══ Data
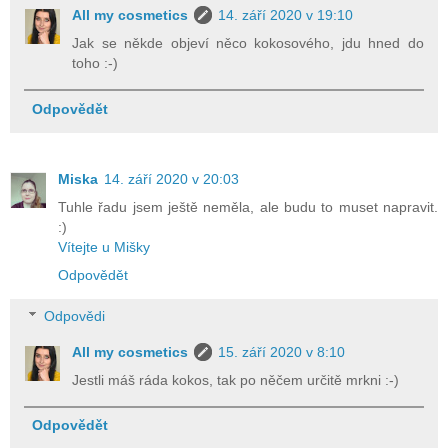
All my cosmetics
14. září 2020 v 19:10
Jak se někde objeví něco kokosového, jdu hned do
toho :-)
Odpovědět
Miska
14. září 2020 v 20:03
Tuhle řadu jsem ještě neměla, ale budu to muset napravit.
:)
Vítejte u Mišky
Odpovědět
Odpovědi
All my cosmetics
15. září 2020 v 8:10
Jestli máš ráda kokos, tak po něčem určitě mrkni :-)
Odpovědět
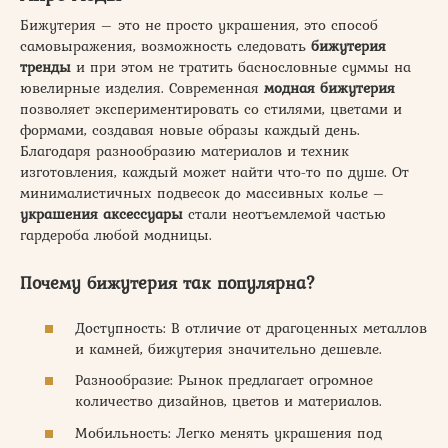
Бижутерия – это не просто украшения, это способ
самовыражения, возможность следовать
бижутерия
тренды
и при этом не тратить баснословные суммы на
ювелирные изделия. Современная
модная бижутерия
позволяет экспериментировать со стилями, цветами и
формами, создавая новые образы каждый день.
Благодаря разнообразию материалов и техник
изготовления, каждый может найти что-то по душе. От
минималистичных подвесок до массивных колье –
украшения аксессуары
стали неотъемлемой частью
гардероба любой модницы.
Почему бижутерия так популярна?
Доступность: В отличие от драгоценных металлов
и камней, бижутерия значительно дешевле.
Разнообразие: Рынок предлагает огромное
количество дизайнов, цветов и материалов.
Мобильность: Легко менять украшения под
════
Leave every picture out and print exactly the lines from the one that contains "14. září 2020 v 19:10" through the last line of the material above.

▸ Written answer:
14. září 2020 v 19:10
Jak se někde objeví něco kokosového, jdu hned do
toho :-)
Odpovědět
Miska
14. září 2020 v 20:03
Tuhle řadu jsem ještě neměla, ale budu to muset napravit.
:)
Vítejte u Mišky
Odpovědět
Odpovědi
All my cosmetics
15. září 2020 v 8:10
Jestli máš ráda kokos, tak po něčem určitě mrkni :-)
Odpovědět
Бижутерия – это не просто украшения, это способ
самовыражения, возможность следовать
бижутерия
тренды
и при этом не тратить баснословные суммы на
ювелирные изделия. Современная
модная бижутерия
позволяет экспериментировать со стилями, цветами и
формами, создавая новые образы каждый день.
Благодаря разнообразию материалов и техник
изготовления, каждый может найти что-то по душе. От
минималистичных подвесок до массивных колье –
украшения аксессуары
стали неотъемлемой частью
гардероба любой модницы.
Почему бижутерия так популярна?
Доступность: В отличие от драгоценных металлов
и камней, бижутерия значительно дешевле.
Разнообразие: Рынок предлагает огромное
количество дизайнов, цветов и материалов.
Мобильность: Легко менять украшения под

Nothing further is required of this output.